Records from a data source
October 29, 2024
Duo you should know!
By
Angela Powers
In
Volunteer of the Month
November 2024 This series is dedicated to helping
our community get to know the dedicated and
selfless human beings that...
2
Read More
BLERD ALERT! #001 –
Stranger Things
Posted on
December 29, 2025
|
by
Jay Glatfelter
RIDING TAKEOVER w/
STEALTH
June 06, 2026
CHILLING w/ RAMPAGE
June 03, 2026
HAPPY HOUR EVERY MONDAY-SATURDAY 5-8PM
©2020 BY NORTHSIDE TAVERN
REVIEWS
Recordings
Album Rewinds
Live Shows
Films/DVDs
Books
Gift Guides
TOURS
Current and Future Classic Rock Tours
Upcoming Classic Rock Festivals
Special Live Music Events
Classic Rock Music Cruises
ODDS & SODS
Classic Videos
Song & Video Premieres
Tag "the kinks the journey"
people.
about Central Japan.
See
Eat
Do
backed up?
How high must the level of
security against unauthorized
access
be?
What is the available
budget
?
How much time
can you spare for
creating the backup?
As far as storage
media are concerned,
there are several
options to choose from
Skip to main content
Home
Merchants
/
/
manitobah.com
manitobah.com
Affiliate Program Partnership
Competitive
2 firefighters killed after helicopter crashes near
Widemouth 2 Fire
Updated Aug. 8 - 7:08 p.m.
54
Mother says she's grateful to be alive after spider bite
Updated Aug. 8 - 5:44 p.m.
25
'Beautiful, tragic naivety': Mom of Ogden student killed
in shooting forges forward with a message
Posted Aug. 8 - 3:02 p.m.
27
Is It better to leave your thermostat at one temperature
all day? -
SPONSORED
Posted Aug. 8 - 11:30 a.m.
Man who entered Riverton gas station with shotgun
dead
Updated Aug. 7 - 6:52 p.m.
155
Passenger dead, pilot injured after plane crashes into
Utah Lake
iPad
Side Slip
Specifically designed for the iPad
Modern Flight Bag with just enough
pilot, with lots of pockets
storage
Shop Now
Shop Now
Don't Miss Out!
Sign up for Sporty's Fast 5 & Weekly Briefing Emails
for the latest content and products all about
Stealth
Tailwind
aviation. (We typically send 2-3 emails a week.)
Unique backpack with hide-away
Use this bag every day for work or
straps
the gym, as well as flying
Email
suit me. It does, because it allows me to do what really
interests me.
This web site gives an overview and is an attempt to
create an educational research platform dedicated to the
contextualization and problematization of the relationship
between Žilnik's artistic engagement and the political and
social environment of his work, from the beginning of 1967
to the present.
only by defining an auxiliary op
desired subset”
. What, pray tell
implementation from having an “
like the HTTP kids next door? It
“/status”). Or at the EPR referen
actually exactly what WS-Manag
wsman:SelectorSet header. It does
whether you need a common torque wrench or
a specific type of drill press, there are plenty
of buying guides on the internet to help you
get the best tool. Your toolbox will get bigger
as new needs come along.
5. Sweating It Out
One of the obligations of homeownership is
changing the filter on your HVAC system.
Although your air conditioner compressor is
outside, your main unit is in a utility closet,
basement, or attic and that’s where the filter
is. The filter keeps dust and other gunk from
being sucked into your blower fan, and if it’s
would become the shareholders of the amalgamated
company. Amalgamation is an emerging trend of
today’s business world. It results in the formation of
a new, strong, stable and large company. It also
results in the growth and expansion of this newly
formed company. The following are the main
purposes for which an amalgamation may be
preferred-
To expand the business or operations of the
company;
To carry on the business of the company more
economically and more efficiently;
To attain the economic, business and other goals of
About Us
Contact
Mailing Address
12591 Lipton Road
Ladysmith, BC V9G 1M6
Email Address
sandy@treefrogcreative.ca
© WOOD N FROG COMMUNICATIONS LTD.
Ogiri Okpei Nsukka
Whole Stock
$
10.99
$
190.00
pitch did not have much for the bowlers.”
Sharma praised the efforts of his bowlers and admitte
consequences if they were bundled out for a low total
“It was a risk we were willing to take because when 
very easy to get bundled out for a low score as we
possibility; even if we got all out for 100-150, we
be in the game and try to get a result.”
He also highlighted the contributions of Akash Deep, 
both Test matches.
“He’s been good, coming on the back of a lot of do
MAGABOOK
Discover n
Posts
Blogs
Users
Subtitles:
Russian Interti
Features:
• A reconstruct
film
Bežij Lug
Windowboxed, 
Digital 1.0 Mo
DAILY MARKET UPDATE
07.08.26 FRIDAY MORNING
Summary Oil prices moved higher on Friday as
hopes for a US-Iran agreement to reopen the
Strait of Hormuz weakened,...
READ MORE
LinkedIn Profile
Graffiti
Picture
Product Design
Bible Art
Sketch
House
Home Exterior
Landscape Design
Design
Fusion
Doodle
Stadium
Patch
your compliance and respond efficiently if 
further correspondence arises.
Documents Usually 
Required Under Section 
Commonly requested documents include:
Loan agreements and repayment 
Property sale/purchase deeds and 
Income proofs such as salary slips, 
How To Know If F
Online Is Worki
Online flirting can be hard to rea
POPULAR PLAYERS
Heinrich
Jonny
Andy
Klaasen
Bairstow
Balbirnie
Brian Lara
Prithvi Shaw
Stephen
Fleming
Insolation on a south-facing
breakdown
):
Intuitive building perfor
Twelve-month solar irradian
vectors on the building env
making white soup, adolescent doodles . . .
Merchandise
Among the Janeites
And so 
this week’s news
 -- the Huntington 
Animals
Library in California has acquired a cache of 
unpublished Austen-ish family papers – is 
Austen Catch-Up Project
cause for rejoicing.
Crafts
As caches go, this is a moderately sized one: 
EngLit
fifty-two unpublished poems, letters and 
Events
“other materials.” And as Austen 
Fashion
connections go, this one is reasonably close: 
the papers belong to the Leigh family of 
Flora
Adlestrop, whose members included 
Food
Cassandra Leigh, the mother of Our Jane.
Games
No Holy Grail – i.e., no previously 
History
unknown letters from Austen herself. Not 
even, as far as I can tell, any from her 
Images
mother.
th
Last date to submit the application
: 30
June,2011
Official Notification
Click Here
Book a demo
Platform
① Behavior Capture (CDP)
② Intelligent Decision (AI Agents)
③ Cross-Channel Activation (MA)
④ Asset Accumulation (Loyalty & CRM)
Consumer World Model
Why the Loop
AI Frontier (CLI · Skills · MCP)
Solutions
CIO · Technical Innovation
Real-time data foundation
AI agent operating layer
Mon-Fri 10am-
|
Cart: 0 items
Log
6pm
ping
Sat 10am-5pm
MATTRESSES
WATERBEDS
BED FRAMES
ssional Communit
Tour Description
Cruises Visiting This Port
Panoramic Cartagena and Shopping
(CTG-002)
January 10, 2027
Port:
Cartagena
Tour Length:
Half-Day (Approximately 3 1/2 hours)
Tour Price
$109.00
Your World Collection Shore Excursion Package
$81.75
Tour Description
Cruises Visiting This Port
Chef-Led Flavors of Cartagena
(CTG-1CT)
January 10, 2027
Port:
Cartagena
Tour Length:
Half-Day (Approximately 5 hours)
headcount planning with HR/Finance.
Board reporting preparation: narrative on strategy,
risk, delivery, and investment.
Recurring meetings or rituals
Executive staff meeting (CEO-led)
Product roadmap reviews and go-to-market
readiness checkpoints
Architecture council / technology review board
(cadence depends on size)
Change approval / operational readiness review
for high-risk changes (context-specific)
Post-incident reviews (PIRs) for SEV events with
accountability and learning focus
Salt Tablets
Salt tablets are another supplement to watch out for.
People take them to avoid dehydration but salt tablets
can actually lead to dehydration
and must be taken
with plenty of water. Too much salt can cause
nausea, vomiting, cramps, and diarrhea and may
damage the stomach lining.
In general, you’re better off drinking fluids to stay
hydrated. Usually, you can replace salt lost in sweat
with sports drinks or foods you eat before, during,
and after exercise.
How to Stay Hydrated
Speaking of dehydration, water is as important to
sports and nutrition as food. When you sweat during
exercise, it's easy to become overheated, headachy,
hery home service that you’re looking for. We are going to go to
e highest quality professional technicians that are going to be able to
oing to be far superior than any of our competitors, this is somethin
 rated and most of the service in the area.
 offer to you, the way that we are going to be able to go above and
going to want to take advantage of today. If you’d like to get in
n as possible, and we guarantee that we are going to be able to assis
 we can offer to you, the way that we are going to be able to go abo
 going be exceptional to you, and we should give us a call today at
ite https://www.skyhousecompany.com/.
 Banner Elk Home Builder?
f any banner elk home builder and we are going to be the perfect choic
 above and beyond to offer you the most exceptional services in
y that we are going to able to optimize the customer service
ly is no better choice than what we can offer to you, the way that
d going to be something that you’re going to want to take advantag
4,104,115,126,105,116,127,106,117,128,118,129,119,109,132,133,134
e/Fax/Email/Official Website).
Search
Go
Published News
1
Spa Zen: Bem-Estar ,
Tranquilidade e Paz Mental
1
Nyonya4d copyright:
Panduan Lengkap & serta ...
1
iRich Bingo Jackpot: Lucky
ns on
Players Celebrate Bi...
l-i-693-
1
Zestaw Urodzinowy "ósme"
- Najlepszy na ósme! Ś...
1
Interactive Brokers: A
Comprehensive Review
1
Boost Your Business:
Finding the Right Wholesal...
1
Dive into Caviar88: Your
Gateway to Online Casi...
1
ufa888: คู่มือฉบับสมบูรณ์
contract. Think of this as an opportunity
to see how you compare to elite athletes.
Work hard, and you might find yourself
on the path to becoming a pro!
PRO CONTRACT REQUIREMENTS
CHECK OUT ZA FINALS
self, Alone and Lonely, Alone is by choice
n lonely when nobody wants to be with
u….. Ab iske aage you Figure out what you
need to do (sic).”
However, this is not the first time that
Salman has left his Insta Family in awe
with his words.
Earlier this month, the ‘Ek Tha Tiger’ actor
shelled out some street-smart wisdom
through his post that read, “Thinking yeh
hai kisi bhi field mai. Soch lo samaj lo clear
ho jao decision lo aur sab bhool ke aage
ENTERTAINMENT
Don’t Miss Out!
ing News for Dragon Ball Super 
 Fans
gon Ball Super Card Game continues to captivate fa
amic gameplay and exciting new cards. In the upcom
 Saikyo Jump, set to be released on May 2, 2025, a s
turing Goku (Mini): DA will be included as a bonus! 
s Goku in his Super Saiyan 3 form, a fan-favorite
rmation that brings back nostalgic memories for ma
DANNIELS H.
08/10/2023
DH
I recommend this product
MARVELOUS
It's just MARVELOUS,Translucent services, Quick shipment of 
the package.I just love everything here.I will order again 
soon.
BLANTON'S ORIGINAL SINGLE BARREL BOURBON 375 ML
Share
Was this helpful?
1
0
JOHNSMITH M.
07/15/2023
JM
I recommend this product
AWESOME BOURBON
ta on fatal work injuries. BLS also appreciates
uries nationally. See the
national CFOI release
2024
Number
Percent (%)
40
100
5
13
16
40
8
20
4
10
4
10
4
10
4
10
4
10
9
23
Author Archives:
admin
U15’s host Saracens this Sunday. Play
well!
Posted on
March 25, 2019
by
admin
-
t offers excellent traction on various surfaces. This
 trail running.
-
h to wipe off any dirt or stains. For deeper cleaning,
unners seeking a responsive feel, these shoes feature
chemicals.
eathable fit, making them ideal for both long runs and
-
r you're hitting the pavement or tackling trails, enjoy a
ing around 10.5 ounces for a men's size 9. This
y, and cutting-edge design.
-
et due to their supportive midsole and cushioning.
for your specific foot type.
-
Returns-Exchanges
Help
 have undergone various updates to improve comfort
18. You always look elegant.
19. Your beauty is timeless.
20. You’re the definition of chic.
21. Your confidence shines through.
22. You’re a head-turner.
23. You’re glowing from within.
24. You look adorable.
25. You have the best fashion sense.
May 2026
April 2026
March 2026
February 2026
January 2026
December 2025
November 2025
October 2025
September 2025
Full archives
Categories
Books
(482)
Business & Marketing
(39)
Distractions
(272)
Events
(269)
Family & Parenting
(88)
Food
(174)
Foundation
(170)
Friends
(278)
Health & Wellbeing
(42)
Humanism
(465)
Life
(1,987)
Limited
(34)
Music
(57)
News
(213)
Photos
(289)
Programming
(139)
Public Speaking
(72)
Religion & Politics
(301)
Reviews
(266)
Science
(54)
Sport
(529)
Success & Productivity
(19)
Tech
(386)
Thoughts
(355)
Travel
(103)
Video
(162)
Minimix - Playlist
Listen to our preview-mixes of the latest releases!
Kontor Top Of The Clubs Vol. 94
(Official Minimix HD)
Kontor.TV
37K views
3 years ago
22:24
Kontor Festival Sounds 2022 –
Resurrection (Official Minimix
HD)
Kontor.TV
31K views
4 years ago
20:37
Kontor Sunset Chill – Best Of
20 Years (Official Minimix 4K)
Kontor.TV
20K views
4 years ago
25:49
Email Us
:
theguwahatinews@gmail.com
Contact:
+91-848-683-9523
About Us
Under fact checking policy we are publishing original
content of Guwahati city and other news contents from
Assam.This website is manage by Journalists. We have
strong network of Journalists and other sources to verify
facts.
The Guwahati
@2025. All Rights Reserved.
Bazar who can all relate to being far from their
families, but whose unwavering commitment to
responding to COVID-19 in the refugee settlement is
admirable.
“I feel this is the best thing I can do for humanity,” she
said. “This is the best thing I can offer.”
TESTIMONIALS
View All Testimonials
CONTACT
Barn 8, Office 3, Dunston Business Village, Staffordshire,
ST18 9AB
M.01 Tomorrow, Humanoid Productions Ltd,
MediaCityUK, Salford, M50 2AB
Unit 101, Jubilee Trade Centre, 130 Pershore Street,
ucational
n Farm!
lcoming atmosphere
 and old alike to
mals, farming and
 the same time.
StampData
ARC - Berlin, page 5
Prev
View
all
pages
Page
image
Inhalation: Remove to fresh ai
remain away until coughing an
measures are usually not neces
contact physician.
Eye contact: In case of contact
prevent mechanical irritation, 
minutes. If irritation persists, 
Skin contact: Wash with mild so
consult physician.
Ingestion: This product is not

● **TO DO**:
Return, exactly as they stand, the lines from the start of the records above through the line with "Is It better", both ends included, and no other lines.

● **RESPONSE BOX**:
October 29, 2024
Duo you should know!
By
Angela Powers
In
Volunteer of the Month
November 2024 This series is dedicated to helping
our community get to know the dedicated and
selfless human beings that...
2
Read More
BLERD ALERT! #001 –
Stranger Things
Posted on
December 29, 2025
|
by
Jay Glatfelter
RIDING TAKEOVER w/
STEALTH
June 06, 2026
CHILLING w/ RAMPAGE
June 03, 2026
HAPPY HOUR EVERY MONDAY-SATURDAY 5-8PM
©2020 BY NORTHSIDE TAVERN
REVIEWS
Recordings
Album Rewinds
Live Shows
Films/DVDs
Books
Gift Guides
TOURS
Current and Future Classic Rock Tours
Upcoming Classic Rock Festivals
Special Live Music Events
Classic Rock Music Cruises
ODDS & SODS
Classic Videos
Song & Video Premieres
Tag "the kinks the journey"
people.
about Central Japan.
See
Eat
Do
backed up?
How high must the level of
security against unauthorized
access
be?
What is the available
budget
?
How much time
can you spare for
creating the backup?
As far as storage
media are concerned,
there are several
options to choose from
Skip to main content
Home
Merchants
/
/
manitobah.com
manitobah.com
Affiliate Program Partnership
Competitive
2 firefighters killed after helicopter crashes near
Widemouth 2 Fire
Updated Aug. 8 - 7:08 p.m.
54
Mother says she's grateful to be alive after spider bite
Updated Aug. 8 - 5:44 p.m.
25
'Beautiful, tragic naivety': Mom of Ogden student killed
in shooting forges forward with a message
Posted Aug. 8 - 3:02 p.m.
27
Is It better to leave your thermostat at one temperature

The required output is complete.